Menurunkan Angka Stunting Harus Dilakukan Bersama, Tak Bisa Bekerja Sendiri
Faktor ekonomi menjadi salah satu faktor penyumbang kejadian stunting dan gizi buruk pada anak. Pemahaman orangtua soal makanan bergizi masih rendah.
Penulis: Eko Sutriyanto
Editor: Willem Jonata
Laporan Wartawan Tribunnews.com, Eko Sutriyanto
TRIBUNNEWS.COM, PEKANBARU - Hasil temuan Yayasan Abhipraya Insan Cendekia Indonesia (YAICI) di beberapa daerah di Indonesia yang telah terpapar edukasi gizi, sejumlah daerah angka stuntingnya tinggi, tapi ASI ekslusifnya juga tinggi.
Namun ada daerah yang angka stuntingnya rendah namun ditemukan kesalahan pola makan anak seperti anak terbiasa konsumsi susu kental manis sebagai minuman sehari-hari, ini memang tidak langsung terjadi stunting.
"Tapi pola konsumsi yang salah ini akan menyumbang gangguan-gangguan kesehatan pada anak kelak, seperti obesitas, diabetes dan jantung," kata Ketua Harian YAICI, Arif Hidayat saat sosialisasi, pembekalan kader dengan metode ToT hingga edukasi langsung ke masyarakat di Rumbai Barat, Kec. 50 Pekanbaru dan Tenayan Raya Provinsi Riau belum lama ini.
Baca juga: Stunting Bisa Hambat Terwujudnya Generasi Emas 2024
Dikatakannya, mengacu data hasil survei Status Gizi Indonesia (SSGI), prevalensi balita stunted di Kota Pekanbaru sekitar 11 persen dan angka itu lebih rendah dari prevalensi stunting nasioal sebesar 24 persen.
Meski demikian, edukasi mengenai pemenuhan gizi di masa 1000 HPK sebagai upaya pencegahan stunting tetap perlu dilakukan.
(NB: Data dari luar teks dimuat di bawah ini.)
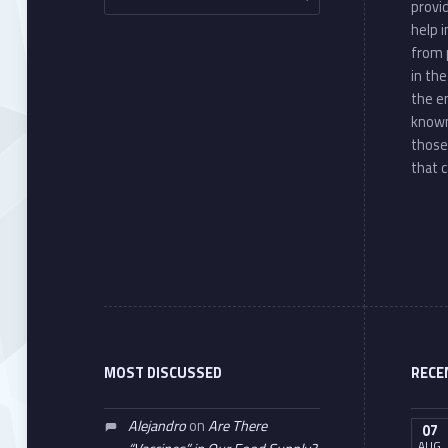
provi
help 
from 
in th
the e
known
those
that c
MOST DISCUSSED
RECE
Alejandro
on
Are There
07
AUG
Arif Hidayat mengatakan, sasaran edukasi tidak hanya untuk daerah dengan angka stunting yang tinggi saja, namun daerah-daerah dengan angka stunting yang rendah.
"Bahkan yang nol persen stunting pun tetap perlu diberikan edukasi. Edukasi dan penyebaran informasi harus terus menerus dilakukan supaya kita bisa mencegah jangan sampai terjadi stunting,” kata Arif.
Sekretaris Daerah Kota Pekanbaru Muhammad Jamil mengatakan, pihaknya mendukung penuh kegiatan edukasi yang dilakukan oleh organisasi-organisasi masyarakat.
"Banyak organisasi dengan kader-kader yang banyak bergerak dibidang kesehatan seperti Aisyiyah dapat berperan menjadi bagian dalam upaya mengejar target penurunan stunting di Pekanbaru sebesar 6 persen," katanya.
Jamil berharap kota Pekanbaru bebas stunting, kalau nggak bisa zero minimal di angka 6 persen.
"Memang stunting harus dikeroyok, kita tidak bisa bekerja sendiri. Makanya kita bentuk tim untuk pencegahan stunting di Kota Pekanbaru,” kata Jamil.
Jamil juga mengakui, kota Pekanbaru masih belum lepas dari kemiskinan yang menjadi salah satu faktor penyumbang kejadian stunting dan gizi buruk.
Selain itu, pemahaman masyarakat mengenai stunting serta makanan bergizi juga masih rendah.
Oleh karena itu, ia berharap hasil penelitian mengenai gizi dan konsumsi kental manis pada balita dapat menjadi masukan dalam mengatasi persoalan stunting di kota Pekanbaru.